*** Opening of Task inputs ***
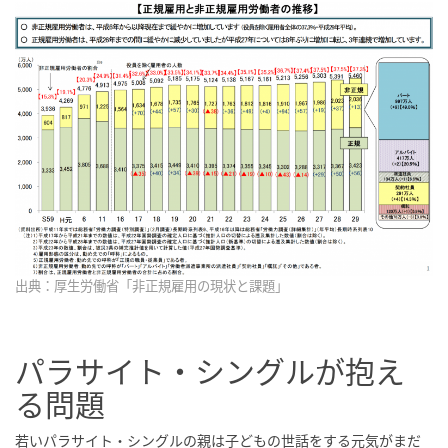
出典：厚生労働省「非正規雇用の現状と課題」
パラサイト・シングルが抱え
る問題
若いパラサイト・シングルの親は子どもの世話をする元気がまだ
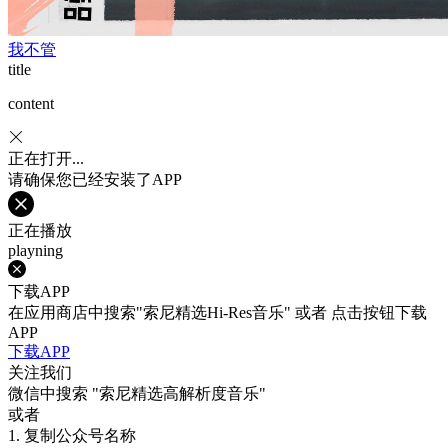
我不管
title
content
正在打开...
请确保您已经安装了APP
正在播放
playning
下载APP
在应用商店中搜索"索尼精选Hi-Res音乐" 或者 点击按钮下载
APP
下载APP
关注我们
微信中搜索
"索尼精选高解析度音乐"
或者
1. 复制公众号名称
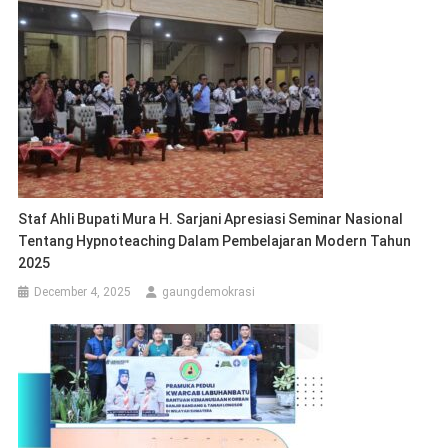
Staf Ahli Bupati Mura H. Sarjani Apresiasi Seminar Nasional
Tentang Hypnoteaching Dalam Pembelajaran Modern Tahun
2025
December 4, 2025
gaungdemokrasi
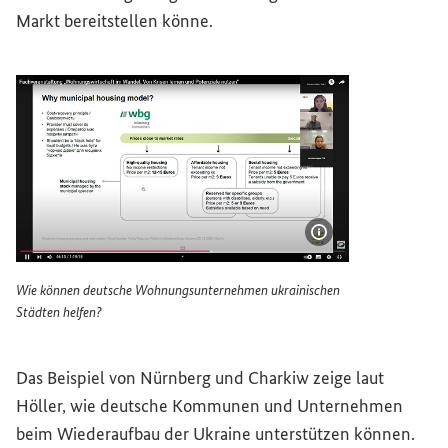
Markt bereitstellen könne.
Bildinformatione
Wie können deutsche Wohnungsunternehmen ukrainischen
Städten helfen?
Wie können deutsche Wohnungsunternehmen ukrainische
Das Beispiel von Nürnberg und Charkiw zeige laut
Höller, wie deutsche Kommunen und Unternehmen
beim Wiederaufbau der Ukraine unterstützen können.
*** Close of Task inputs ***
What is needed: Take the lines above starting at the one containing "パラサイト・シングルが抱え" and ending at the one containing "Staf Ahli Bupati", and print them again exactly, without pictures.

Answer to this problem:
パラサイト・シングルが抱え
る問題
若いパラサイト・シングルの親は子どもの世話をする元気がまだ
我不管
title
content
正在打开...
请确保您已经安装了APP
正在播放
playning
下载APP
在应用商店中搜索"索尼精选Hi-Res音乐" 或者 点击按钮下载
APP
下载APP
关注我们
微信中搜索
"索尼精选高解析度音乐"
或者
1. 复制公众号名称
Staf Ahli Bupati Mura H. Sarjani Apresiasi Seminar Nasional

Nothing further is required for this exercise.